··· DATASET RECORDS

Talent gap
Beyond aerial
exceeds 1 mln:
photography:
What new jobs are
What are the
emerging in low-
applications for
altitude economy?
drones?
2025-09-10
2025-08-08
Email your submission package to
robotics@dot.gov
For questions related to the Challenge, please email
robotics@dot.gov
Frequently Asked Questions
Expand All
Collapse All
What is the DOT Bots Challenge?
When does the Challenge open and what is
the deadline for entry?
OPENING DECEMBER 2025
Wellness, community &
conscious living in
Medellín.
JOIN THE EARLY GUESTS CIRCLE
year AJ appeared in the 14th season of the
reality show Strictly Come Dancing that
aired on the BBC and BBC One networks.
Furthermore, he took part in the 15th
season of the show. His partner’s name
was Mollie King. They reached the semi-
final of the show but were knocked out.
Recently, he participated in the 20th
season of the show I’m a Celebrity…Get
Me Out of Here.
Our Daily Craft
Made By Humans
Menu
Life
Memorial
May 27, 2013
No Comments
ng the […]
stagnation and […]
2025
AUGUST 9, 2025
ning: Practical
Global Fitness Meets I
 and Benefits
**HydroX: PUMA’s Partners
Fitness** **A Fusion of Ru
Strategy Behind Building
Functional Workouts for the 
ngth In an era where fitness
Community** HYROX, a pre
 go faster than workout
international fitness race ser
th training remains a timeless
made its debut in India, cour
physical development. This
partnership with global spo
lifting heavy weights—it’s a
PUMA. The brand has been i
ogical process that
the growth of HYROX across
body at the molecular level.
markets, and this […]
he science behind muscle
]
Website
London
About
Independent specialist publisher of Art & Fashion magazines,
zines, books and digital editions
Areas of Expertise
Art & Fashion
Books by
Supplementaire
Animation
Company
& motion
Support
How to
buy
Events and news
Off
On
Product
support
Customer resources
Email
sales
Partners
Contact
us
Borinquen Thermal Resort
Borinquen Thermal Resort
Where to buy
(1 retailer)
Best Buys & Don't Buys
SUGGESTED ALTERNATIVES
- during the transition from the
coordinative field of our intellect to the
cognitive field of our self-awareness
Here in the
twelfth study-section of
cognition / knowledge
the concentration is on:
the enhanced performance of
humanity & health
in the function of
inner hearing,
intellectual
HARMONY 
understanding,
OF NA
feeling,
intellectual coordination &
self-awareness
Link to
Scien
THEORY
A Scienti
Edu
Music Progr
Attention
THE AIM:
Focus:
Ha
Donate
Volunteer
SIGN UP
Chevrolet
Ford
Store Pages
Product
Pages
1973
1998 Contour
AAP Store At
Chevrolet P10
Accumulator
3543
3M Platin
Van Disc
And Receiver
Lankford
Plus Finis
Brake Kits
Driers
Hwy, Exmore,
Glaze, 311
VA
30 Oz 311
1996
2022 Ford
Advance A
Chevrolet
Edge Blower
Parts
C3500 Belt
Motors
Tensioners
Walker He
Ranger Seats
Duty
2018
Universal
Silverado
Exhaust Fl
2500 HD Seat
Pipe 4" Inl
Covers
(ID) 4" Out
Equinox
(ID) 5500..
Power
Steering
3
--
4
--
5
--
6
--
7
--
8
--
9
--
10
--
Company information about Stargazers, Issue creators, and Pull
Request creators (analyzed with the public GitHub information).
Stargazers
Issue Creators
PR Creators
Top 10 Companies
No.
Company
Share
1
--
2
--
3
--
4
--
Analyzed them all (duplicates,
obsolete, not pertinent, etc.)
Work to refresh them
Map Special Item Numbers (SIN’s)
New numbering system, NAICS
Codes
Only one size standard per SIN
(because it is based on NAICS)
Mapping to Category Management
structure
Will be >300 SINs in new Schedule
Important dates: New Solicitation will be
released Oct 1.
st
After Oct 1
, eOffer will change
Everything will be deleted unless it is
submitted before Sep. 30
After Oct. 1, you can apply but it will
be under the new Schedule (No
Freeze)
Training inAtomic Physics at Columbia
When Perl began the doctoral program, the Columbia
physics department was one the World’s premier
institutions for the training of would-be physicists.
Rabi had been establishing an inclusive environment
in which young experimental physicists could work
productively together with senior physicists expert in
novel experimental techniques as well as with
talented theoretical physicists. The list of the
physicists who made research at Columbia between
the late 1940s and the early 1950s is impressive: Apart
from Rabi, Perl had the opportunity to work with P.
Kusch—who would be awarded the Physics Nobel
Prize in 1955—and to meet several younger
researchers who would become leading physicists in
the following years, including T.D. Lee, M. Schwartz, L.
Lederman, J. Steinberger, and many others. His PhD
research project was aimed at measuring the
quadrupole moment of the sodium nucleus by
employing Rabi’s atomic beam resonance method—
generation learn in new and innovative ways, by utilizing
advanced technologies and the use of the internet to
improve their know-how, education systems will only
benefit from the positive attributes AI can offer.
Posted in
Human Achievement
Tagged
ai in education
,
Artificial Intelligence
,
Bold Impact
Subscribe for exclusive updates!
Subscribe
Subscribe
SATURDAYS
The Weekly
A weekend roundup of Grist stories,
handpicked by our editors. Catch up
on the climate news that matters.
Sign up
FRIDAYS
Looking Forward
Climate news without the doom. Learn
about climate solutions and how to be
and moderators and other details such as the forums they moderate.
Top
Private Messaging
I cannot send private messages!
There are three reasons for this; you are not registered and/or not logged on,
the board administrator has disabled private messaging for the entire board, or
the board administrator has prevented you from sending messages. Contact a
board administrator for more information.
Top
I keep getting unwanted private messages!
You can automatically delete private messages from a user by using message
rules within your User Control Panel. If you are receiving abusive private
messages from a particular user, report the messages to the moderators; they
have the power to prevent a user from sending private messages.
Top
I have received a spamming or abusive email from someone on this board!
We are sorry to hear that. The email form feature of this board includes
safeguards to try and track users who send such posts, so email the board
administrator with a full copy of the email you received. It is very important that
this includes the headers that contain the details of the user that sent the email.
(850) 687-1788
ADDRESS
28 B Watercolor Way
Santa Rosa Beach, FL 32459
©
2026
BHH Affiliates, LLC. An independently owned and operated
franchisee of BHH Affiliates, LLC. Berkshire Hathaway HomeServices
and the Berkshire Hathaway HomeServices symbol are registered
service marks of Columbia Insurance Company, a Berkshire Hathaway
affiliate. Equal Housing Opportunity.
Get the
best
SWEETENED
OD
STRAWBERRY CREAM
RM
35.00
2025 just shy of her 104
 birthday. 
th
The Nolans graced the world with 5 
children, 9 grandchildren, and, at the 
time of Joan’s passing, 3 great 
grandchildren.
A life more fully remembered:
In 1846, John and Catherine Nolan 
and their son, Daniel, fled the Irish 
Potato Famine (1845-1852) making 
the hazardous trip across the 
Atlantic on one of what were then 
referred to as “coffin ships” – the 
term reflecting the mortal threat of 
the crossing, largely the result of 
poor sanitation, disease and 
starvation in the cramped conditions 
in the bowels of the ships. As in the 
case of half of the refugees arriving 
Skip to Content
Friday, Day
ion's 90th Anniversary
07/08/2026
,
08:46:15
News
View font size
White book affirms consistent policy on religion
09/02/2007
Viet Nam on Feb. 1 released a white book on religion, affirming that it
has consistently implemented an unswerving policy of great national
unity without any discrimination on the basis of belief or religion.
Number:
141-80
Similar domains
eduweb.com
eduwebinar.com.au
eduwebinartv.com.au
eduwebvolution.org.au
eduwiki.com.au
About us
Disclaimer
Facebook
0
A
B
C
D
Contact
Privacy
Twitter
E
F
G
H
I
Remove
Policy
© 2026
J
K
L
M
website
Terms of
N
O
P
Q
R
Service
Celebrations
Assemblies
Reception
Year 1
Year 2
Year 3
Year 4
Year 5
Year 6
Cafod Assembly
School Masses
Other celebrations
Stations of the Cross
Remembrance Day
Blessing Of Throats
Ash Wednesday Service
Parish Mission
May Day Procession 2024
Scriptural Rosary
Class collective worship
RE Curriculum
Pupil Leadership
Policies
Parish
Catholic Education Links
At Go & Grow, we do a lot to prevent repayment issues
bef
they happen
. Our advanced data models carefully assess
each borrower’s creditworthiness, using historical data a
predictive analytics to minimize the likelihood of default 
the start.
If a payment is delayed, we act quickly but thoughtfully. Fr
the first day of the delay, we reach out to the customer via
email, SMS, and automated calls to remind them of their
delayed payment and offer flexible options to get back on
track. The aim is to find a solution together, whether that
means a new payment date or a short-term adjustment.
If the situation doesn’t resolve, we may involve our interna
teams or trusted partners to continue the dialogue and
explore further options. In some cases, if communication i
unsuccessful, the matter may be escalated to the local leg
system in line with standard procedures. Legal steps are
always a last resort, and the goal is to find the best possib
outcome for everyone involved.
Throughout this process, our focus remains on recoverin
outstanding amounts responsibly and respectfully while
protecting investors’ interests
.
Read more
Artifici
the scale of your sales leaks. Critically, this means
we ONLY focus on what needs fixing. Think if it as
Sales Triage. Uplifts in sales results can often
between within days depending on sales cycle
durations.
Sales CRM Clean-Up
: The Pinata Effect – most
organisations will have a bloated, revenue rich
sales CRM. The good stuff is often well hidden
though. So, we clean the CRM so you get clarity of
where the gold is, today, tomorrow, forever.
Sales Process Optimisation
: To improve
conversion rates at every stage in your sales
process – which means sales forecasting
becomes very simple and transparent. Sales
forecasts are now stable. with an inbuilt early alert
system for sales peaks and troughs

······

## [TASK DESCRIPTION]
Everything above from the line with "Here in the" to the line with "physicists who made", both included, must be repeated exactly, and nothing outside that range.

## [ANSWER TO THE EXERCISE]
Here in the
twelfth study-section of
cognition / knowledge
the concentration is on:
the enhanced performance of
humanity & health
in the function of
inner hearing,
intellectual
HARMONY 
understanding,
OF NA
feeling,
intellectual coordination &
self-awareness
Link to
Scien
THEORY
A Scienti
Edu
Music Progr
Attention
THE AIM:
Focus:
Ha
Donate
Volunteer
SIGN UP
Chevrolet
Ford
Store Pages
Product
Pages
1973
1998 Contour
AAP Store At
Chevrolet P10
Accumulator
3543
3M Platin
Van Disc
And Receiver
Lankford
Plus Finis
Brake Kits
Driers
Hwy, Exmore,
Glaze, 311
VA
30 Oz 311
1996
2022 Ford
Advance A
Chevrolet
Edge Blower
Parts
C3500 Belt
Motors
Tensioners
Walker He
Ranger Seats
Duty
2018
Universal
Silverado
Exhaust Fl
2500 HD Seat
Pipe 4" Inl
Covers
(ID) 4" Out
Equinox
(ID) 5500..
Power
Steering
3
--
4
--
5
--
6
--
7
--
8
--
9
--
10
--
Company information about Stargazers, Issue creators, and Pull
Request creators (analyzed with the public GitHub information).
Stargazers
Issue Creators
PR Creators
Top 10 Companies
No.
Company
Share
1
--
2
--
3
--
4
--
Analyzed them all (duplicates,
obsolete, not pertinent, etc.)
Work to refresh them
Map Special Item Numbers (SIN’s)
New numbering system, NAICS
Codes
Only one size standard per SIN
(because it is based on NAICS)
Mapping to Category Management
structure
Will be >300 SINs in new Schedule
Important dates: New Solicitation will be
released Oct 1.
st
After Oct 1
, eOffer will change
Everything will be deleted unless it is
submitted before Sep. 30
After Oct. 1, you can apply but it will
be under the new Schedule (No
Freeze)
Training inAtomic Physics at Columbia
When Perl began the doctoral program, the Columbia
physics department was one the World’s premier
institutions for the training of would-be physicists.
Rabi had been establishing an inclusive environment
in which young experimental physicists could work
productively together with senior physicists expert in
novel experimental techniques as well as with
talented theoretical physicists. The list of the
physicists who made research at Columbia between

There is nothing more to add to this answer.